Funalot et al [2012] have reported a child with severe CHN.
CMT4F is the designation for a severe demyelinating neuropathy with slow NCVs reported in three families [Delague et al 2000, Boerkoel et al 2001b, Guilbot et al 2001, Kijima et al 2004, Parman et al 2004].
Takashima et al [2002] described sibs in whom the phenotype was initially a marked sensory neuropathy with prominent demyelinating features.
A child had delayed motor milestones and marked weakness. Additional families are described by Kabzińska et al [2006a] and Otagiri et al [2006].
A more benign phenotype with later age of onset (7-12 years) but with marked spine deformities was reported by Nouioua et al [2011]. Tokunaga et al [2012] have also reported later onset and more benign course (including vocal cord paresis in one individual).
Prominent sensory loss occurred in one family [Auer-Grumbach et al 2008]. Sensory loss was also emphasized by Marchesi et al [2010].
Sural nerve pathology showed demyelination, onion bulbs, and focal myelin thickening.

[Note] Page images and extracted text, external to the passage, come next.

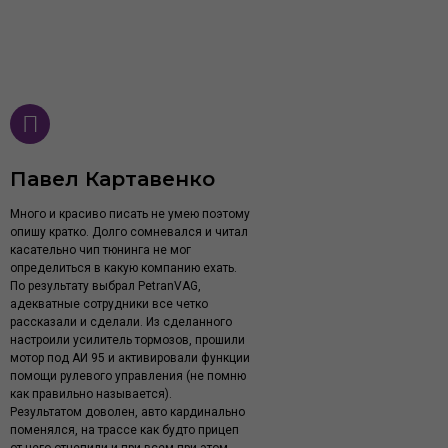
Павел Картавенко
Много и красиво писать не умею поэтому
опишу кратко. Долго сомневался и читал
касательно чип тюнинга не мог
определиться в какую компанию ехать.
По результату выбрал PetranVAG,
адекватные сотрудники все четко
рассказали и сделали. Из сделанного
настроили усилитель тормозов, прошили
мотор под АИ 95 и активировали функции
помощи рулевого управления (не помню
как правильно называется).
Результатом доволен, авто кардинально
поменялся, на трассе как будто прицеп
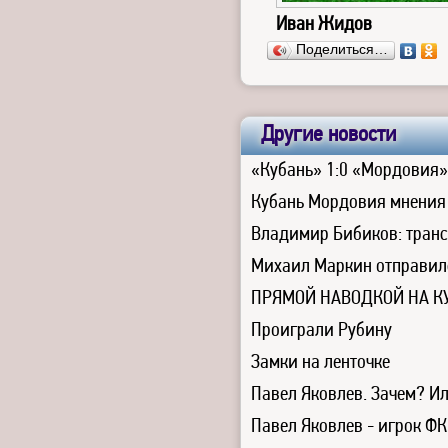
Иван Жидов
Поделиться…
Другие новости
«Кубань» 1:0 «Мордовия
Кубань Мордовия мнения
Владимир Бибиков: транс
Михаил Маркин отправил
ПРЯМОЙ НАВОДКОЙ НА К
Проиграли Рубину
Замки на ленточке
Павел Яковлев. Зачем? Ил
Павел Яковлев - игрок Ф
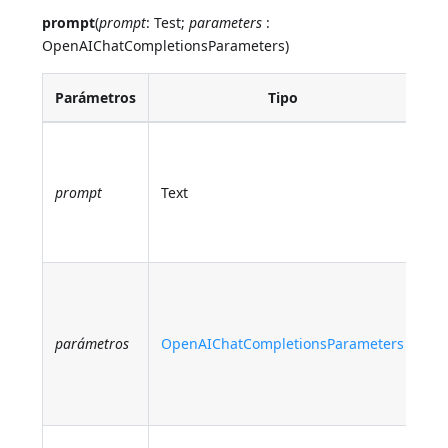
prompt
(
prompt
: Test;
parameters
:
OpenAIChatCompletionsParameters)
Parámetros
Tipo
De
El
se
prompt
Text
a 
ch
Op
Pa
op
pa
parámetros
OpenAIChatCompletionsParameters
so
fi
de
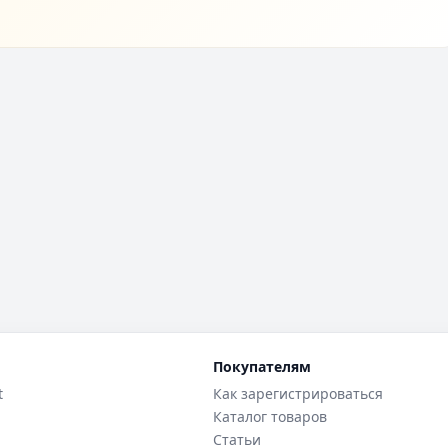
Покупателям
t
Как зарегистрироваться
Каталог товаров
Статьи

CMT4G is a severe disabling form of peripheral neuropathy with prominent sensory loss and moderately reduced motor NCVs in Balkan (Russe) Gypsies linked to 10q22 [Guergueltcheva et al 2006, Hantke et al 2009]. CMT4G is less severe than CMT4D.
CMT4H was reported by De Sandre-Giovannoli et al [2005] as a severe demyelinating neuropathy linked to 12p11.2- p13.1. Associated findings are severe scoliosis, loss of myelinated nerve fibers, and outfoldings of the myelin sheath [Stendel et al 2007]. The early onset and prominent kyphoscoliosis have been confirmed in a Tunisian family reported by Boubaker et al [2013].

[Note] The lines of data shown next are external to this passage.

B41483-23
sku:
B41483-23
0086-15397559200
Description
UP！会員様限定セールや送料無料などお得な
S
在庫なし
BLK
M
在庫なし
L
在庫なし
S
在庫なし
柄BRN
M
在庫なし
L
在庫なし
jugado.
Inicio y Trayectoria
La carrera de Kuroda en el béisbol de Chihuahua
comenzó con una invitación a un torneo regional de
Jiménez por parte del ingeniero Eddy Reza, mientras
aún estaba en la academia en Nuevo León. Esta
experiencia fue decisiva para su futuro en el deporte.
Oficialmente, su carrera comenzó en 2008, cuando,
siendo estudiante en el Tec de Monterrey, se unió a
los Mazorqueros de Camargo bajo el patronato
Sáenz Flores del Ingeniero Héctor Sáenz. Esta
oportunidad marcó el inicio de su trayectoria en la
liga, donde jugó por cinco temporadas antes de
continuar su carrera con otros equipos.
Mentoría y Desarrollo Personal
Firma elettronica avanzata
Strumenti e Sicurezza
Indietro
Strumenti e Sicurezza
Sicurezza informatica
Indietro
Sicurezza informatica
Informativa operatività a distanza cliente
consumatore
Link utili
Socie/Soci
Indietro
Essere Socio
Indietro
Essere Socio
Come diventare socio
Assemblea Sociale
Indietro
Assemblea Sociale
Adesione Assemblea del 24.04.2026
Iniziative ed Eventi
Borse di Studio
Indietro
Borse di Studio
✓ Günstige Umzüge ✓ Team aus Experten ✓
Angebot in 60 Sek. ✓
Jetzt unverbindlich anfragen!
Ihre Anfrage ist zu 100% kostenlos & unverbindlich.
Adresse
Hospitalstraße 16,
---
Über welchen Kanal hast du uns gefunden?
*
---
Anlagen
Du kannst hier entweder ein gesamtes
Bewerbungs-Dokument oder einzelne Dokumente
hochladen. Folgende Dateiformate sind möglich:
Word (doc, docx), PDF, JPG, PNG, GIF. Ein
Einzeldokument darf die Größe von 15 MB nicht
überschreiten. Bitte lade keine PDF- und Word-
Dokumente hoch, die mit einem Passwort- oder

Two sibs in Ireland remained ambulatory into middle age [Houlden et al 2009a].
An Algerian and a Lebanese affected individual had marked slowing of nerve conductions [Baudot et al 2012].
CMT4J is a syndrome of severe childhood-onset demyelinating neuropathy [Chow et al 2007]. An individual with rapidly progressive paralysis without sensory symptoms was reported [Zhang et al 2008]. Nicholson et al [2011] have emphasized the highly variable onset age and severity, proximal and distal weakness that may be asymmetric, and frequent progression to severe amyotrophy.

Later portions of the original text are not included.